Les débats sur la loi climat et résilience se sont achevés aujourd’hui au Sénat avec le vote des sénateurs et sénatrices.
Si le texte reste encore bien trop faible face à l’urgence climatique et la nécessité absolue de mesures réellement structurantes, le Sénat aura au moins eu le mérite de réaffirmer le besoin de rehausser l’objectif de la France de réduction des émissions de gaz à effet de serre.
Contrairement à l’Assemblée nationale, le Sénat a réaffirmé la nécessité impérieuse de s’aligner sur l’objectif de l’Union européenne, à savoir une réduction de 55 % des émissions de gaz à effet de serre d’ici à 2030, alors que la France, et sa loi climat, visent toujours officiellement une baisse de 40 %.
Pour autant, malgré quelques avancées timides, par exemple sur le ferroviaire, le Sénat n’a pas saisi l’opportunité de consolider les mesures proposées sur des enjeux clés, à la hauteur de l’ambition déclarée :
- Transports : le Sénat n’a fait qu’entériner un projet de loi déjà très faible sur la question de l’aérien.
Une seule ligne aérienne serait concernée par l’interdiction des vols courts, Orly – Bordeaux, tandis qu’aucun des 10 projets d’extensions d’aéroports actuellement à l’étude n’est impacté.
Le projet de loi passe à côté de l’enjeu de l’accélération de la fin de vente des voitures carburant aux énergies fossiles ou du déploiement des zones à faibles émissions dans les agglomérations polluées, reporté aux calendes grecques.
- Eco-responsabilité des acteurs économiques : la part considérable des grandes entreprises dans les émissions de gaz à effet de serre aurait dû pousser le Sénat à en faire un axe majeur de la loi, mais aucun amendement significatif n’a été adopté.
- Publicité climaticide : un des rares sujets où le Sénat a pu progresser, notamment en votant l’interdiction de la publicité pour les véhicules les plus polluants d’ici à 2028, ainsi que l’interdiction de la publicité pour les biens et services ayant un impact environnemental négatif si des alternatives plus vertueuses existent, dans l’audiovisuel public uniquement, à partir de 2023. On reste loin néanmoins d’une véritable loi Evin climat et de la proposition de la Convention citoyenne.
- Menus végétariens dans les cantines : le Sénat n’a pas touché aux options dans les cantines sous la responsabilité de l’Etat, mais il a bien reculé sur les avancées obtenues lors du passage de la loi à l’Assemblée nationale. Cette dernière avait voté la pérennisation de l’expérimentation du menu végétarien hebdomadaire lancée dans les cantines scolaires lors des Etats généraux de l’alimentation.

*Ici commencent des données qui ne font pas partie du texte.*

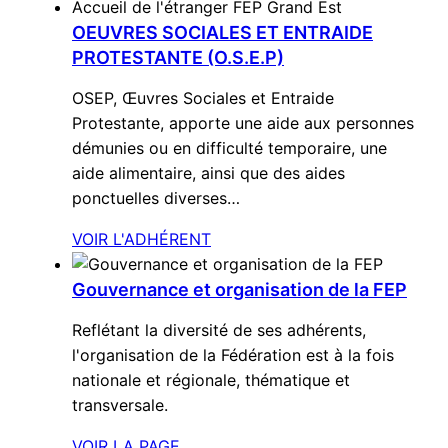
Accueil de l'étranger
FEP Grand Est
OEUVRES SOCIALES ET ENTRAIDE
PROTESTANTE (O.S.E.P)
OSEP, Œuvres Sociales et Entraide
Protestante, apporte une aide aux personnes
démunies ou en difficulté temporaire, une
aide alimentaire, ainsi que des aides
ponctuelles diverses…
VOIR L'ADHÉRENT
Gouvernance et organisation de la FEP
Reflétant la diversité de ses adhérents,
l'organisation de la Fédération est à la fois
nationale et régionale, thématique et
transversale.
VOIR LA PAGE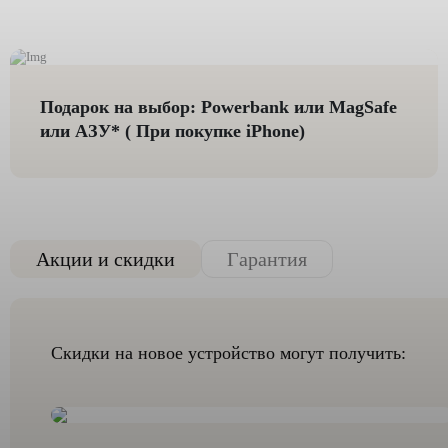
Подарок на выбор: Powerbank или MagSafe
или AЗУ* ( При покупке iPhone)
Акции и скидки
Гарантия
Скидки на новое устройство могут получить: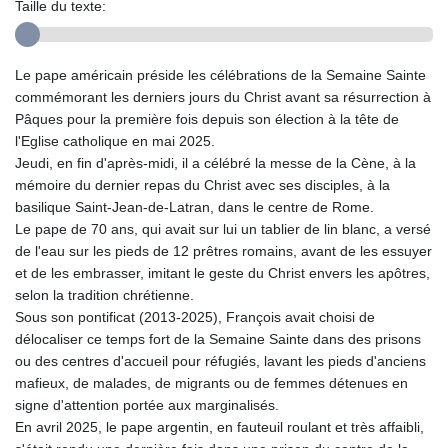
Taille du texte:
Le pape américain préside les célébrations de la Semaine Sainte
commémorant les derniers jours du Christ avant sa résurrection à
Pâques pour la première fois depuis son élection à la tête de
l'Eglise catholique en mai 2025.
Jeudi, en fin d'après-midi, il a célébré la messe de la Cène, à la
mémoire du dernier repas du Christ avec ses disciples, à la
basilique Saint-Jean-de-Latran, dans le centre de Rome.
Le pape de 70 ans, qui avait sur lui un tablier de lin blanc, a versé
de l'eau sur les pieds de 12 prêtres romains, avant de les essuyer
et de les embrasser, imitant le geste du Christ envers les apôtres,
selon la tradition chrétienne.
Sous son pontificat (2013-2025), François avait choisi de
délocaliser ce temps fort de la Semaine Sainte dans des prisons
ou des centres d'accueil pour réfugiés, lavant les pieds d'anciens
mafieux, de malades, de migrants ou de femmes détenues en
signe d'attention portée aux marginalisés.
En avril 2025, le pape argentin, en fauteuil roulant et très affaibli,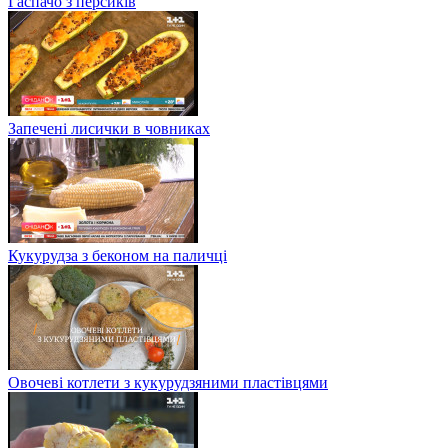
Гаспачо з персиків
Запечені лисички в човниках
Кукурудза з беконом на паличці
Овочеві котлети з кукурудзяними пластівцями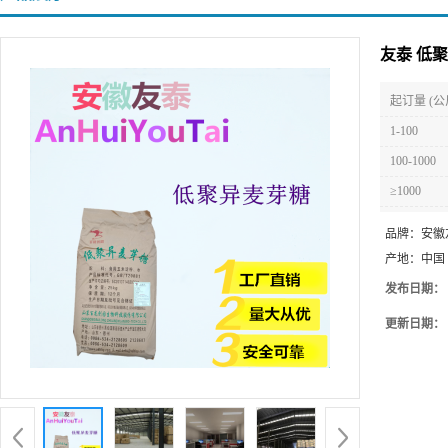
友泰 低
起订量 (公
1-100
100-1000
≥1000
品牌：
安徽
产地：
中国
发布日期：
更新日期：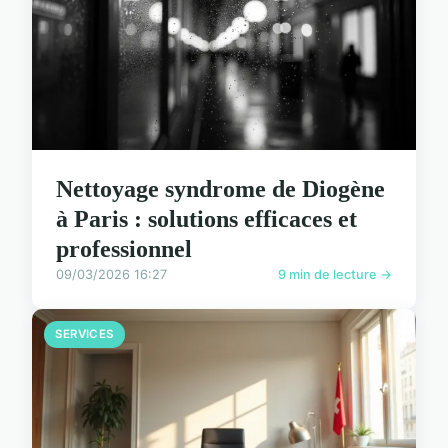
Nettoyage syndrome de Diogène
à Paris : solutions efficaces et
professionnel
09/03/2026 16:27
9 min de lecture →
SERVICES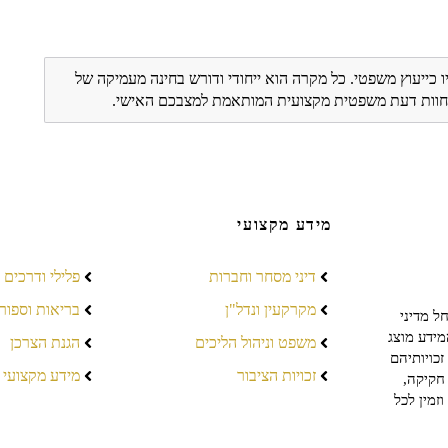
ו כייעוץ משפטי. כל מקרה הוא ייחודי ודורש בחינה מעמיקה של
ת חוות דעת משפטית מקצועית המותאמת למצבכם האישי.
מידע מקצועי
דיני מסחר וחברות
פלילי ודרכים
מקרקעין ונדל"ן
בריאות וספור
ל מדיני
מידע מוצג
משפט וניהול הליכים
הגנת הצרכן
כויותיהם
זכויות הציבור
מידע מקצועי
חקיקה,
זמין לכל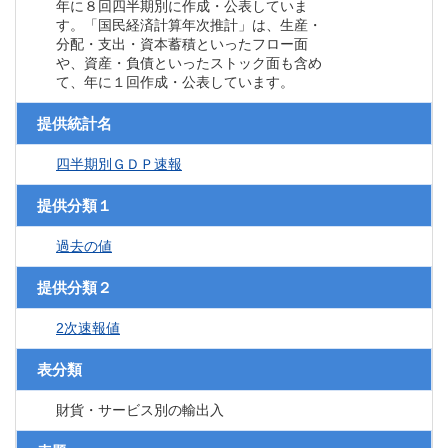
年に８回四半期別に作成・公表していま
す。「国民経済計算年次推計」は、生産・
分配・支出・資本蓄積といったフロー面
や、資産・負債といったストック面も含め
て、年に１回作成・公表しています。
提供統計名
四半期別ＧＤＰ速報
提供分類１
過去の値
提供分類２
2次速報値
表分類
財貨・サービス別の輸出入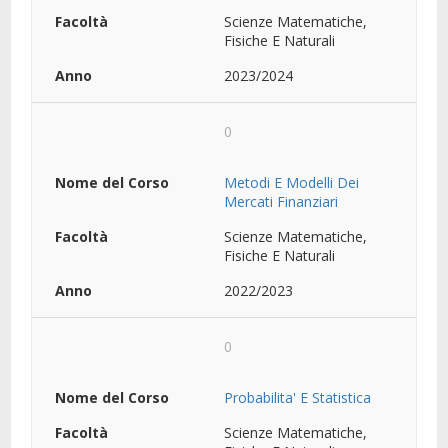
Scienze Matematiche,
Fisiche E Naturali
2023/2024
0
Metodi E Modelli Dei
Mercati Finanziari
Scienze Matematiche,
Fisiche E Naturali
2022/2023
0
Probabilita' E Statistica
Scienze Matematiche,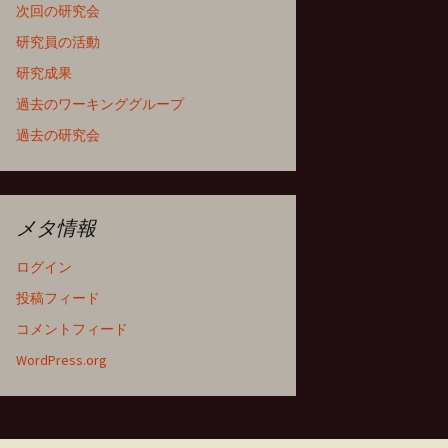
次回の研究会
研究員の活動
研究成果
過去のワーキンググループ
過去の研究会
メタ情報
ログイン
投稿フィード
コメントフィード
WordPress.org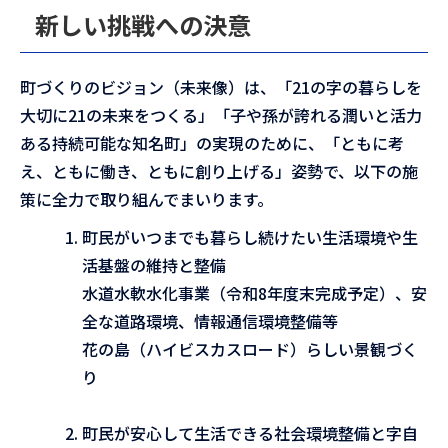
新しい挑戦への決意
町づくりのビジョン（未来像）は、「21の字の暮らしを
大切に21の未来をつくる」「子や孫が誇れる潤いと活力
ある持続可能な知名町」の実現のために、「ともに考
え、ともに働き、ともに創り上げる」姿勢で、以下の施
策に全力で取り組んでまいります。
町民がいつまでも暮らし続けたい生活環境や生
活基盤の維持と整備
水道水軟水化事業（令和8年度末完成予定）、安
全な道路環境、情報通信環境整備等
花の島（ハイビスカスロード）らしい景観づく
り
町民が安心して生活できる社会環境整備と字自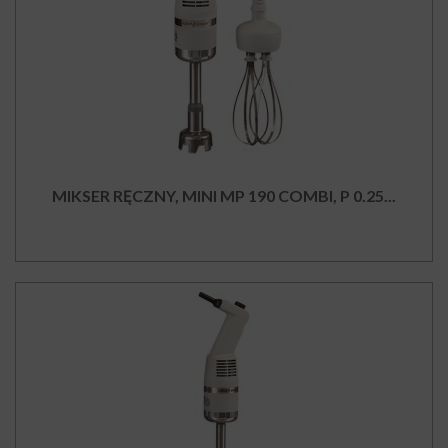
MIKSER RĘCZNY, MINI MP 190 COMBI, P 0.25...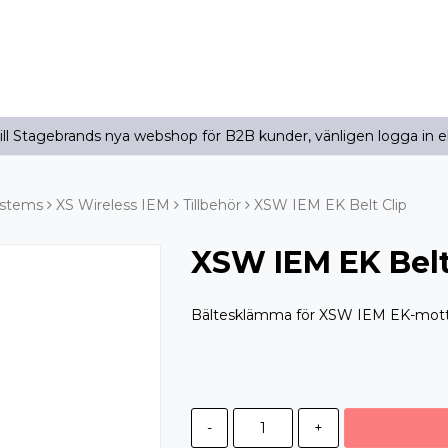
l Stagebrands nya webshop för B2B kunder, vänligen logga in e
ystems
XS Wireless IEM
Tillbehör
XSW IEM EK Belt Clip
XSW IEM EK Belt
Bältesklämma för XSW IEM EK-mot
-
+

Le Sénat l’a transformée en une simple prolongation de l’expérimentation de deux ans.
- Nucléaire : le Sénat a versé dans l’idéologie pro-nucléaire radicale, en adoptant un amendement conditionnant la fermeture de réacteurs à la mise en service de capacités de production équivalentes. Les sénateurs sont dans le déni d’une réalité qui est que les réacteurs nucléaires sont vieillissants et dégradés, posant des problèmes de sûreté croissants, à la merci d’aléas climatiques (risques de sécheresse et d’inondation) ou d’actes de terrorisme. C’est aussi faire fi des nécessaires efforts de sobriété énergétique. La seule défense des intérêts de la filière industrielle du nucléaire ne saurait primer sur l’intérêt général : l’Assemblée nationale est en devoir d’effacer la faute grave du Sénat.
Ce vote survient la même semaine que la publication du nouveau rapport du Haut Conseil pour le Climat, qui a déjà jugé très sévèrement le projet de loi climat et résilience et engagé la France à revoir sa propre trajectoire dans des délais rapprochés.
Ce jeudi, le Conseil d’Etat rendra son délibéré dans le cadre du recours de Grande-Synthe contre l’Etat pour inaction climatique. Il y a deux semaines, le rapporteur public a recommandé aux juges du Conseil d’Etat d’ordonner à l’Etat de « prendre toutes mesures utiles » d’ici neuf mois pour réduire les émissions de gaz à effet de serre et respecter ses engagements.